Japan’s monetary policy may provide tailwind to European stocks and bonds, says BlackRock’s Krautzberger

Michael Krautzberger, BlackRock’s head of European fixed income, says the evidence since April points to support for equities and bonds around the world as a result of Japan’s unprecedented monetary policy and inflation target.

4 April, 2013 will go down as a key date in the history of monetary policy. That was the day on which the Japanese central bank’s plans hit the headlines. The bank wants to achieve an inflation rate of two per cent within two years in order to finally overcome deflation. It intends to achieve this by purchasing assets worth 50 billion Yen (around 390 million euros) per year; previously, the figure had been some 25 billion Yen per year. In order to reduce real interest rates at the long end, the intention is that the average term of Japanese government bonds held by the Bank of Japan should increase from three years to six or seven years.

By adopting a programme of this nature, the Japanese central bank is setting new standards. While it may be true that the planned level of annual asset purchases is in the same ball park as that of the US Federal Reserve, it is, however, significantly higher when viewed as a proportion of gross national product, given that Japanese GNP was only about a third of the USA’s in 2012.

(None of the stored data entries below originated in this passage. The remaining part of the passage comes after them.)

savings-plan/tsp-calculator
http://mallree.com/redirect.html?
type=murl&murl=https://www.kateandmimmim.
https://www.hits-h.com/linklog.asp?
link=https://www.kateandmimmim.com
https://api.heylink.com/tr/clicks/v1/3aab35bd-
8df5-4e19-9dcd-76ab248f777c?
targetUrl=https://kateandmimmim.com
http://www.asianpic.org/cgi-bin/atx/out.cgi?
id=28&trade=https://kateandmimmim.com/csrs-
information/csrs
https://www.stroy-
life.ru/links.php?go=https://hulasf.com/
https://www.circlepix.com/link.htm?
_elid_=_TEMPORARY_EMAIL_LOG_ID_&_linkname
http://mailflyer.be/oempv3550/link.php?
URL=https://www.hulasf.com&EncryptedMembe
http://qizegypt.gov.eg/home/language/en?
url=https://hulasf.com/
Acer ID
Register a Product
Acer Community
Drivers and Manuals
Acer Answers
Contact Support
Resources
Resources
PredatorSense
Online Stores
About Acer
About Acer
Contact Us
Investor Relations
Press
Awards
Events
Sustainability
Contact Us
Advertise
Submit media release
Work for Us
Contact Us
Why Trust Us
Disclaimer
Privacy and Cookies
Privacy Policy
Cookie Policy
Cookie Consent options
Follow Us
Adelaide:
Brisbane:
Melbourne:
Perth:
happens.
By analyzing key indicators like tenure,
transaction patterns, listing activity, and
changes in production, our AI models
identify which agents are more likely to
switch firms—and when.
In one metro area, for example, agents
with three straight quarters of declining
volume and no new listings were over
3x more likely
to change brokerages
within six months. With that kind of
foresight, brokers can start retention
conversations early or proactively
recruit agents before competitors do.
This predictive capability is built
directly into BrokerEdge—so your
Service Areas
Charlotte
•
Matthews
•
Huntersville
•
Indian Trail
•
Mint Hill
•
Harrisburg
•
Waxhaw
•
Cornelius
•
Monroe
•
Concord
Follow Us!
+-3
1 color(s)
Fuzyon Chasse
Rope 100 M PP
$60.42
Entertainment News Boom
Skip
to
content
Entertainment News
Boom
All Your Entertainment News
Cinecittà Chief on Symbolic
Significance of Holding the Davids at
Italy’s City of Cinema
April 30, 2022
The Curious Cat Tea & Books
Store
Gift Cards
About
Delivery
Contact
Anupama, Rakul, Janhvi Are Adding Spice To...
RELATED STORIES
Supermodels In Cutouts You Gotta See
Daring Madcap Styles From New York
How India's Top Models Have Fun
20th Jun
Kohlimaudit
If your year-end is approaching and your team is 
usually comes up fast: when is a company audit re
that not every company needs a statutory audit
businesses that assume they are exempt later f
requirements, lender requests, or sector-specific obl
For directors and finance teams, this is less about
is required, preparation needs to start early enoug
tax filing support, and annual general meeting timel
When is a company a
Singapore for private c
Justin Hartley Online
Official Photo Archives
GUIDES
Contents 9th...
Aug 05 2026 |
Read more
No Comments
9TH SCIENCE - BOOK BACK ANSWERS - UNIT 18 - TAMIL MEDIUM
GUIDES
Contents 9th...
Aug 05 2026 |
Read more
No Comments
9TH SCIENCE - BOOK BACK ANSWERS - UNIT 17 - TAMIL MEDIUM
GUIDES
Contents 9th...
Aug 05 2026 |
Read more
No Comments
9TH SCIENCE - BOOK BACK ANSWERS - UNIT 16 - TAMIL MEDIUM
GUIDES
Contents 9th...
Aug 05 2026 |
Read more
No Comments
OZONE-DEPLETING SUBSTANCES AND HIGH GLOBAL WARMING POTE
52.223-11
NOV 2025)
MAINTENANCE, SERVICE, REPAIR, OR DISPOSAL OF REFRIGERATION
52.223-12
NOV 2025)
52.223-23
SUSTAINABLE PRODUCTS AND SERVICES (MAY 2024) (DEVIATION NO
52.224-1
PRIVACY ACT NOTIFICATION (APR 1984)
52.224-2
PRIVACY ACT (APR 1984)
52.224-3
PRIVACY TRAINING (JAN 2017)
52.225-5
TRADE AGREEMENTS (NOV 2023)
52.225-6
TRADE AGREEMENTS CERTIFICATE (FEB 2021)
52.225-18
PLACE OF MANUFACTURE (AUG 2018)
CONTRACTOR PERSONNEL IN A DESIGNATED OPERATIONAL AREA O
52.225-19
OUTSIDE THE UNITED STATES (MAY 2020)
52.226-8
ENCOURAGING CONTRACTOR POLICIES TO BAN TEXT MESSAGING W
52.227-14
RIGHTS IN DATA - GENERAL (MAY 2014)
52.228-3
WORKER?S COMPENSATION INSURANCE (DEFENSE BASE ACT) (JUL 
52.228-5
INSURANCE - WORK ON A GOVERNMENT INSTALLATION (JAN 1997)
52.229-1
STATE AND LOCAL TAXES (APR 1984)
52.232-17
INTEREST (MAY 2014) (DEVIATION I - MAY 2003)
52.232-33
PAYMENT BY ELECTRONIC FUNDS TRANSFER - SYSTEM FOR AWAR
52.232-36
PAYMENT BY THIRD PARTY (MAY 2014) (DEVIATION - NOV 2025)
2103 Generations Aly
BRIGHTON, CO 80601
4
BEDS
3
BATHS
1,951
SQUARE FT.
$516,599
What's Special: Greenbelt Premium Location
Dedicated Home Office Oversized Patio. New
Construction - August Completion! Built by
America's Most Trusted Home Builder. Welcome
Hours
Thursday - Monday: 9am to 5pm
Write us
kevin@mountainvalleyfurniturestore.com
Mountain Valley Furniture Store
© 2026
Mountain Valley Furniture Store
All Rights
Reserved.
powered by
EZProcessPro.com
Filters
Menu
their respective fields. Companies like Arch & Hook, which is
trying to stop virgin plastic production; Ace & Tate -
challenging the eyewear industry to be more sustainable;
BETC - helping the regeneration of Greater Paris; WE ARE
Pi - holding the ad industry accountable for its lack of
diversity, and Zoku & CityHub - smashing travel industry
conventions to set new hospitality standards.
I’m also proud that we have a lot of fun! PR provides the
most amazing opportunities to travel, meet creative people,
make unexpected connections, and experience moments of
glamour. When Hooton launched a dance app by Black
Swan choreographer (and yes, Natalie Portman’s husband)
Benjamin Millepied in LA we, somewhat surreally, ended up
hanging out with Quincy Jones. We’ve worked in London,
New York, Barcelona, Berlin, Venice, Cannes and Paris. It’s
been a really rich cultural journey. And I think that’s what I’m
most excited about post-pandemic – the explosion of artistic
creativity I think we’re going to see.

Against this backdrop, reactions in financial markets have hardly been surprising – both the yen and the Japanese stock market have reacted significantly with the Nikkei benefitting from the weaker yen. At the same time, while nominal Japanese government bond yields have risen back – real yields are still significantly lower due to higher inflation expectations. The consequences of Japan’s new monetary policy have also been felt outside Japan – yields on long-term government bonds have also fallen both in Europe and in the USA. This is based on the expectation that, in the light of the lower real returns available at home, Japanese investors will invest more heavily overseas.

The first government bond markets to profit from this will be liquid markets that offer a yield premium above German government bonds – especially the French and Dutch markets, for example. In the medium term, however, these capital inflows should have a positive effect on corporate bonds and higher yielding government bonds. To this extent, this expansive policy measure on the part of the Bank of Japan should also have an expansive effect on the eurozone.

Other European asset classes will also benefit indirectly, especially if they can provide attractive cash flows. At the end of 2007 two thirds of regular income in the global capital markets (when measured against general stock market indices) was accounted for by the fixed income sector. The proportion nowadays is 49% – the remainder comes from dividend distributions. So Japanese investors might end up providing some tailwind to European dividend-paying stocks as well as to European bonds. Investors should ensure that they take advantage of these effects, having due regard to diversification.